Securing tomorrow: What’s next in cybersecurity? cover

Navigating AI implementation in classified environments

As organizations rush to embrace AI technologies, the challenge of implementing these tools in classified or confidential environments becomes increasingly complex. While the potential benefits are significant, organizations must carefully consider how to leverage AI capabilities without compromising sensitive, confidential or classified information.

In this article, we discuss the challenges surrounding AI and classified environments, look at practical approaches and solutions, in order to answer the main question: how do we balance innovation and security?

Understanding the data ownership challenge

A fundamental challenge with AI implementation lies in data ownership and control. When organizations feed information into commercial AI models, that data potentially becomes part of the model's training set. "Everything you input is essentially used by the model," explains Sander Dorigo, Senior Security Architect at Fox Crypto. "While some providers like Microsoft promise that your data won't be incorporated into their larger model, the risks remain significant."

This is particularly concerning for organizations dealing with confidential information, whether it's unpublished content, customer contracts, or sensitive business data. The challenge extends beyond immediate data security: once information becomes part of an AI model, it's practically impossible to fully remove or control its future use.

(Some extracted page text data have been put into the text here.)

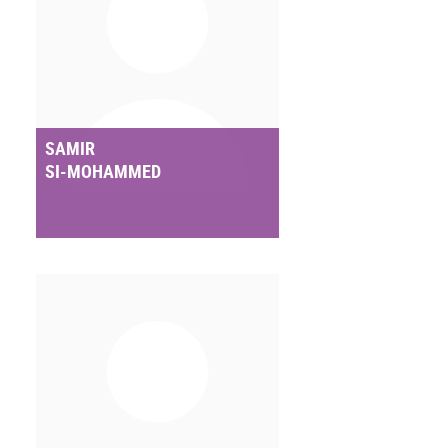
SAMIR
SI-MOHAMMED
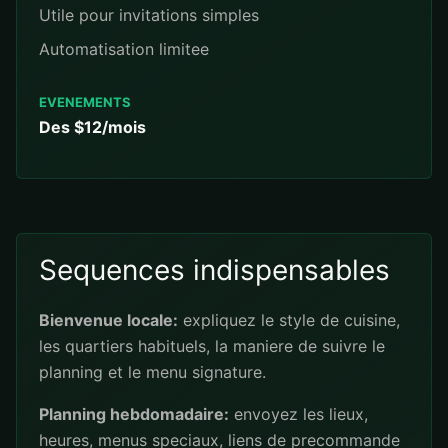
Utile pour invitations simples
Automatisation limitee
EVENEMENTS
Des $12/mois
Sequences indispensables
Bienvenue locale:
expliquez le style de cuisine,
les quartiers habituels, la maniere de suivre le
planning et le menu signature.
Planning hebdomadaire:
envoyez les lieux,
heures, menus speciaux, liens de precommande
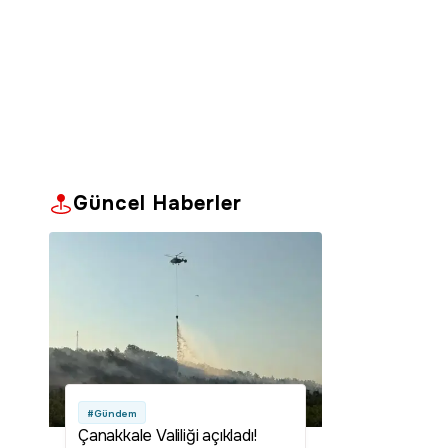
Güncel Haberler
#Gündem
Çanakkale Valiliği açıkladı!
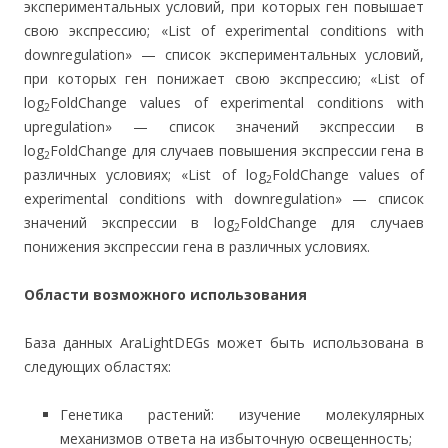
экспериментальных условий, при которых ген повышает
свою экспрессию; «List of experimental conditions with
downregulation» — список экспериментальных условий,
при которых ген понижает свою экспрессию; «List of
log
FoldChange values of experimental conditions with
2
upregulation» — список значений экспрессии в
log
FoldChange для случаев повышения экспрессии гена в
2
различных условиях; «List of log
FoldChange values of
2
experimental conditions with downregulation» — список
значений экспрессии в log
FoldChange для случаев
2
понижения экспрессии гена в различных условиях.
Области возможного использования
База данных AraLightDEGs может быть использована в
следующих областях:
Генетика растений: изучение молекулярных
механизмов ответа на избыточную освещенность;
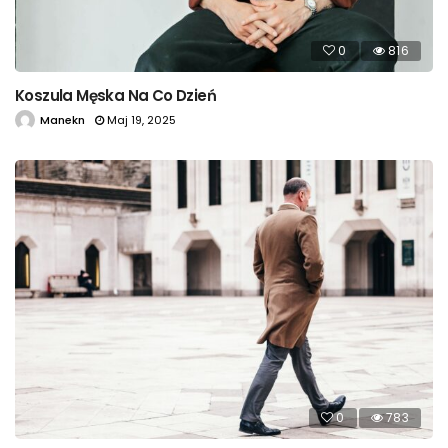
0
816
Koszula Męska Na Co Dzień
Manekn
Maj 19, 2025
0
783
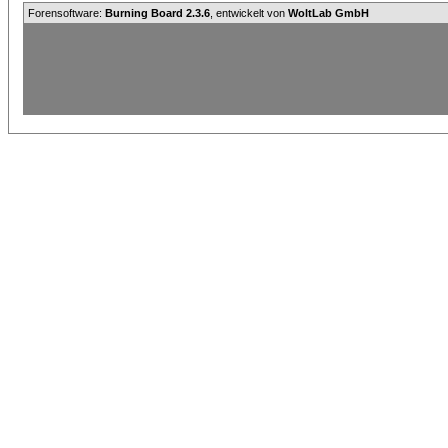
Forensoftware:
Burning Board 2.3.6
, entwickelt von
WoltLab GmbH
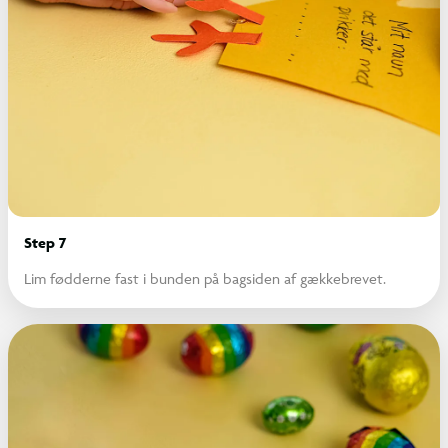
Step 7
Lim fødderne fast i bunden på bagsiden af gækkebrevet.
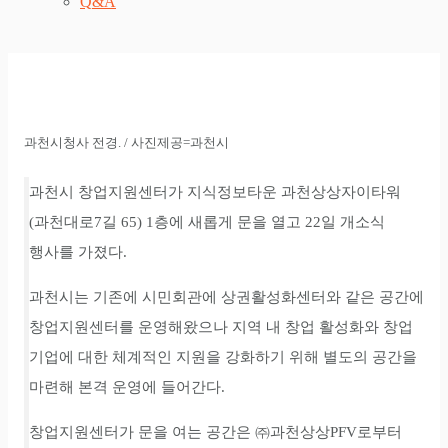
Q&A
과천시청사 전경. / 사진제공=과천시
과천시 창업지원센터가 지식정보타운 과천상상자이타워
(과천대로7길 65) 1층에 새롭게 문을 열고 22일 개소식
행사를 가졌다.
과천시는 기존에 시민회관에 상권활성화센터와 같은 공간에
창업지원센터를 운영해왔으나 지역 내 창업 활성화와 창업
기업에 대한 체계적인 지원을 강화하기 위해 별도의 공간을
마련해 본격 운영에 들어간다.
창업지원센터가 문을 여는 공간은 ㈜과천상상PFV로부터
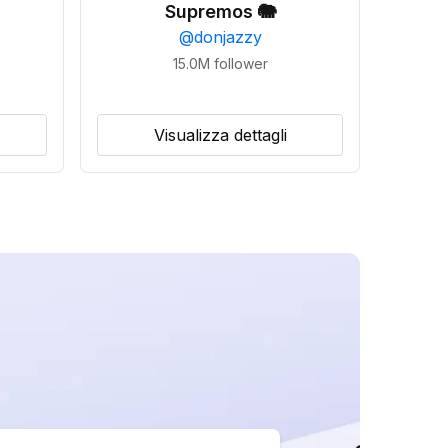
Supremos 🐘
@
donjazzy
15.0M
follower
Visualizza dettagli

Striking the balance: practical approaches to AI implementation

Does that mean organizations dealing with sensitive information should never use any AI tools or solutions? The key lies in selective implementation and careful control of data access, Sander says. "For example, you can use large language models as translation engines, by running them offline within your organization," he suggests. "This allows employees to process sensitive texts without risking exposure to external systems." Other safe applications include using AI for code completion and development support, provided the models are properly isolated from proprietary code.

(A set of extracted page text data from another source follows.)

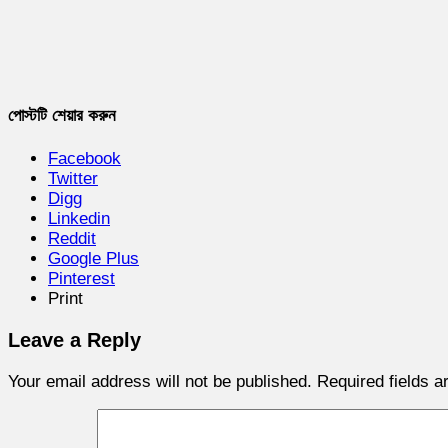
পোস্টটি শেয়ার করুন
Facebook
Twitter
Digg
Linkedin
Reddit
Google Plus
Pinterest
Print
Leave a Reply
Your email address will not be published.
Required fields 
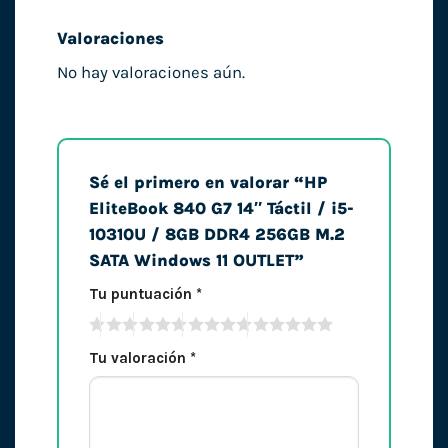
Valoraciones
No hay valoraciones aún.
Sé el primero en valorar “HP
EliteBook 840 G7 14″ Táctil / i5-
10310U / 8GB DDR4 256GB M.2
SATA Windows 11 OUTLET”
Tu puntuación
*
Tu valoración
*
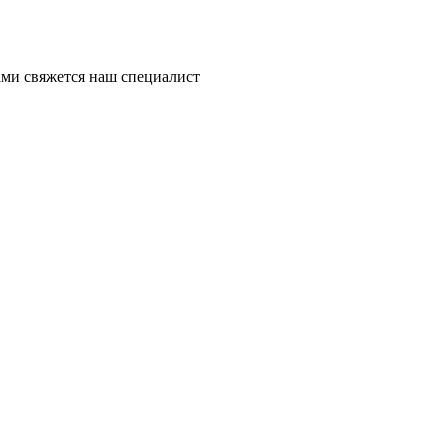
ми свяжется наш специалист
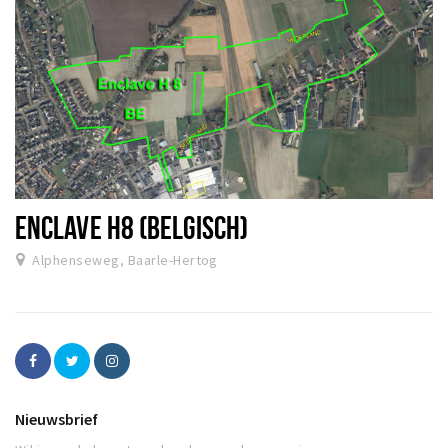
ENCLAVE H8 (BELGISCH)
Alphenseweg, Baarle-Hertog
Nieuwsbrief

Building custom, offline AI solutions is the first solution for organizations with sensitive information. However, organizations can also choose to use pre-trained models that can be run locally, or to implement strict data governance policies for cloud-based AI services.

Mitigating risks through careful design

The implementation of AI in classified environments requires careful consideration of security architecture. One promising approach involves building personalized models that only access information specific to individual user permissions. "The key is ensuring the AI engine only uses the data you have access to," Sander emphasizes. "Rather than trying to instruct the AI not to reveal certain information, ensure it never has access to that information in the first place."

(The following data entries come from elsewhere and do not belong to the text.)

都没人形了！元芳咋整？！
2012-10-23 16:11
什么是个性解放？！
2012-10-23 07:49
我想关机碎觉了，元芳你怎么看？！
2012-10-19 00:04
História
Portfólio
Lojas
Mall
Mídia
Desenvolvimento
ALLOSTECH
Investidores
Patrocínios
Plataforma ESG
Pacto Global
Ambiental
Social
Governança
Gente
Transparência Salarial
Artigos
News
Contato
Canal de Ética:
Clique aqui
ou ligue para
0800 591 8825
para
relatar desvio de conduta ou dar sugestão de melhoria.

This approach acknowledges that AI models aren't inherently good at keeping secrets and can be manipulated through various prompt injection techniques to reveal information they shouldn't. Therefore, the focus should be on controlling what information the AI has access to, rather than trying to control how it uses that information.

Organizations must also consider the broader implications of AI use, including the potential for unintended information disclosure through casual interactions with AI systems. For instance, if an executive uses an AI system to analyze future business projections, that information could potentially be accessed by other employees through carefully crafted prompts.

The path forward for organizations lies in treating AI as a tool for specific, controlled use cases rather than a universal solution. By carefully defining the scope of AI implementation and maintaining strict control over data access, organizations can harness the benefits of AI while protecting their sensitive information.